Start of THE RECORDS

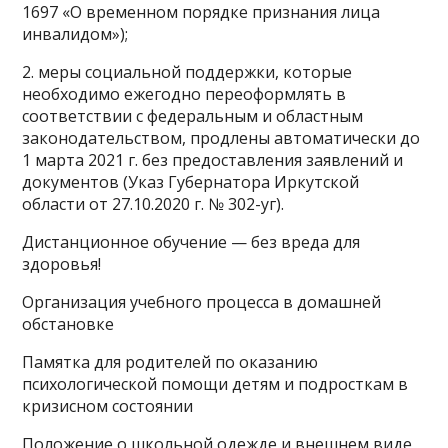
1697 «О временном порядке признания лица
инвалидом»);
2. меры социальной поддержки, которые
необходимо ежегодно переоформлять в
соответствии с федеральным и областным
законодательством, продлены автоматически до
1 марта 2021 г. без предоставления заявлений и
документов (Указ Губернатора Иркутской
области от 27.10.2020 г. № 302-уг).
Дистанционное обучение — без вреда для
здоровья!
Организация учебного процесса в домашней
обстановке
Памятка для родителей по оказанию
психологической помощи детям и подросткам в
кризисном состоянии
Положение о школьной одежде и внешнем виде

End of THE RECORDS
Start of THE RECORDS

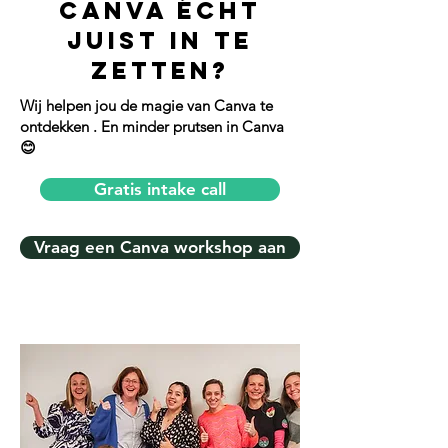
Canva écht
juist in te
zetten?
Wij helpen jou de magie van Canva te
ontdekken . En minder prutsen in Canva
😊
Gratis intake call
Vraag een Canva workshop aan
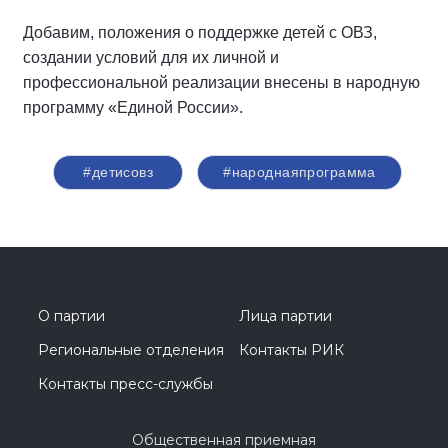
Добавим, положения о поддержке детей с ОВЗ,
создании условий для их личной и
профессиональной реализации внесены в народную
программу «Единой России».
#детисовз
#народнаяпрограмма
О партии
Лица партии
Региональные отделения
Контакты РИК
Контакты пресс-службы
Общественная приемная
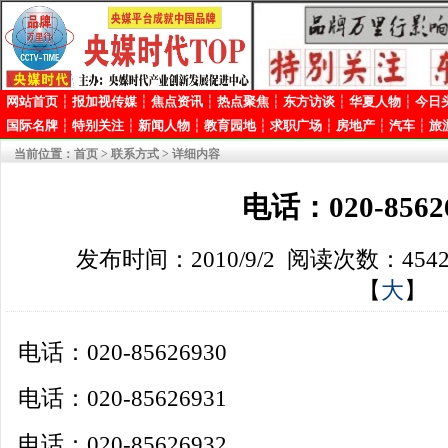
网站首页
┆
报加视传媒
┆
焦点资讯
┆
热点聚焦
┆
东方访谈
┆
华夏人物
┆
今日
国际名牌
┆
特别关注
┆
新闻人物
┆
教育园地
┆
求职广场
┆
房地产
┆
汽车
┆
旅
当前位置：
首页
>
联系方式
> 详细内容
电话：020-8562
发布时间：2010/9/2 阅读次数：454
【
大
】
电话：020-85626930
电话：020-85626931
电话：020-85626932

End of THE RECORDS

== TASK TO CARRY OUT ==
Look above for the line holding "порядке признания лица", then set down exactly that line and every line after it up to and including the line holding "Положение о школьной одежде и внешнем виде", with nothing else.

== YOUR RESPONSE ==
1697 «О временном порядке признания лица
инвалидом»);
2. меры социальной поддержки, которые
необходимо ежегодно переоформлять в
соответствии с федеральным и областным
законодательством, продлены автоматически до
1 марта 2021 г. без предоставления заявлений и
документов (Указ Губернатора Иркутской
области от 27.10.2020 г. № 302-уг).
Дистанционное обучение — без вреда для
здоровья!
Организация учебного процесса в домашней
обстановке
Памятка для родителей по оказанию
психологической помощи детям и подросткам в
кризисном состоянии
Положение о школьной одежде и внешнем виде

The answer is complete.